Firstly, what does Nation Building imply? Originally, nation-building referred to the efforts of newly-independent nations, notably the nations of Asia and Africa, to reshape territories that had been carved out by colonial powers or Empires without regard to ethnic, religious, or other boundaries. These reformed states later on became viable and coherent national entities because of their nation building efforts aimed at establishing a national identity for themselves. This was needed to be deliberately constructed by moulding different ethnic groups into a nation, especially since in many newly established states colonial practices of divide and rule had resulted in ethnically heterogeneous populations.

Today in a globalized and interdependent world Nation-building has become even more relevant. Nation states are political units in an international system and they represent the citizens aspiration to be grouped in a single political unit that would in turn act as an instrument to achieve, life, liberty and pursuit of happiness. So the process of Nation Building by any nation aims at the unification of the people within the state so that it remains politically stable and viable in the long run.

The 21st century looks towards security, justice, economic development and a democratic polity as the pillars of nation building. Security comes first in the pecking order because the other three pillars function effectively only if the security threshold on the nation, both internal and external, remains intact. This in turn facilitates smooth functioning of democracy and brings in its wake social justice and economic development. Unfortunately, in states where the roots of democracy are not firmly embedded, security becomes a victim of inefficient, parochial and dithering attitudes that form the essence of the difficult business that defines democracy. This in turn opens windows of opportunity to the armed forces to take over the reins of governance.
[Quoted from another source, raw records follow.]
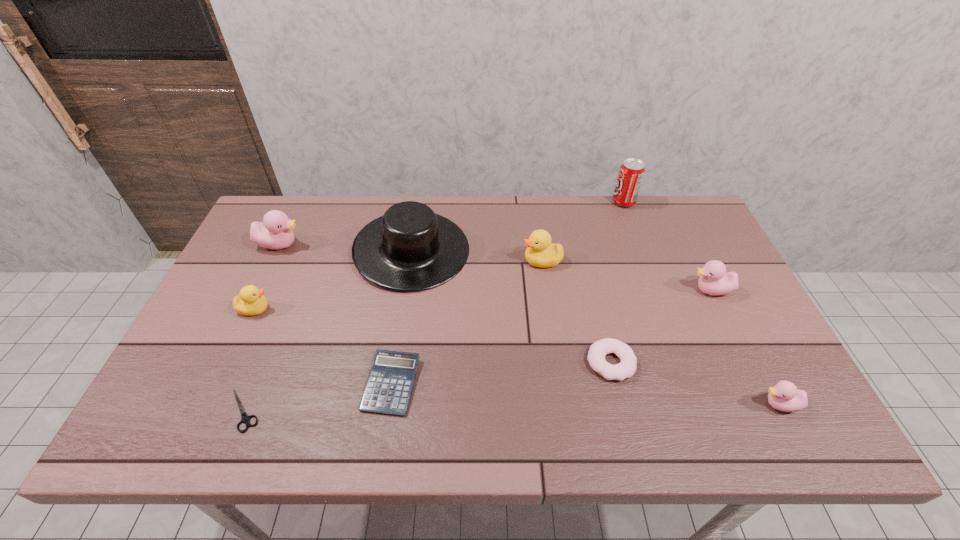 I want to click on object that is at the far left corner, so click(x=275, y=232).

Where is `object that is at the near left corner`? The width and height of the screenshot is (960, 540). object that is at the near left corner is located at coordinates (245, 418).

Where is `object that is at the near right corner`? object that is at the near right corner is located at coordinates 784,396.

Find the location of a particular element. free space at the far edge of the desktop is located at coordinates (353, 202).

At what (x,y) coordinates should I click in order to perform the action: click on vacant space at the near edge. Please return your answer as a coordinate pair (x, y). The width and height of the screenshot is (960, 540). Looking at the image, I should click on (686, 443).

At what (x,y) coordinates should I click in order to perform the action: click on vacant point at the right edge. Please return your answer as a coordinate pair (x, y). The width and height of the screenshot is (960, 540). Looking at the image, I should click on (756, 354).

Identify the location of free space between the third object from right to left and the calculator. (508, 293).

Identify the location of vacant space that is in between the farthest pink duckling and the eighth tallest object. (445, 303).

This screenshot has height=540, width=960. What are the coordinates of `blank region between the bigger yellow duckling and the ninth tallest object` in the screenshot? It's located at (467, 322).

This screenshot has height=540, width=960. I want to click on vacant space that's between the dress hat and the smallest pink duckling, so click(595, 328). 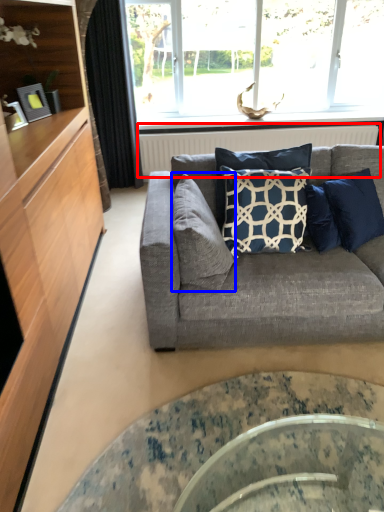 Question: Among these objects, which one is farthest to the camera, radiator (highlighted by a red box) or pillow (highlighted by a blue box)?

Choices:
 (A) radiator
 (B) pillow

Answer: (A) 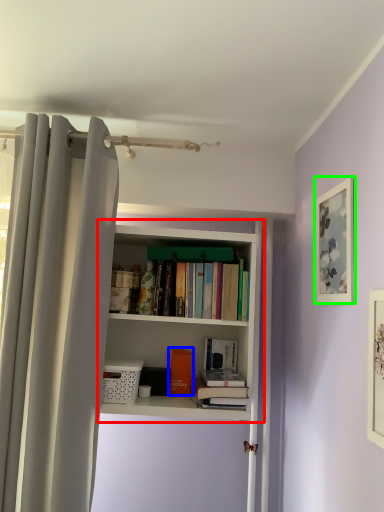 Question: Which object is the farthest from bookcase (highlighted by a red box)? Choose among these: book (highlighted by a blue box) or picture frame (highlighted by a green box).

Choices:
 (A) book
 (B) picture frame

Answer: (B) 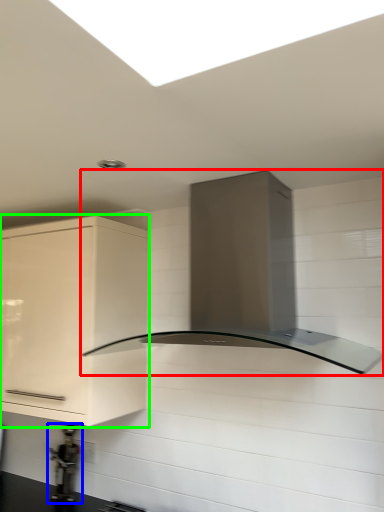 Question: Estimate the real-world distances between objects in this image. Which object is closer to home appliance (highlighted by a red box), appliance (highlighted by a blue box) or cabinetry (highlighted by a green box)?

Choices:
 (A) appliance
 (B) cabinetry

Answer: (B)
In the Indian sub-continent, the armies of some states littoral to India have, instead of providing the security umbrella to their countries, exploited the system to seize power and have effectively stagnated the flow of the polity towards democracy.

In India, democracy however tenuous, has managed to hold and the constitution as initially introduced continues to be sacrosanct. This has been facilitated, by no small measure, by the armed forces who have maintained, most scrupulously, the ideals enshrined in the constitution and have made a great contribution towards nourishment of democracy in the nation. The strength of the armed forces lies in their high standards of discipline and morale supported by a secular outlook and an apolitical demeanour. They have, in the highest spirit of nationalism, stepped forward to face all challenges posed to the nation and have been a pillar of support to the people who look up to them in times of crisis. The capability of the nation to maintain its most significant pillar of security, has contributed significantly to the progress that it has recorded post-independence.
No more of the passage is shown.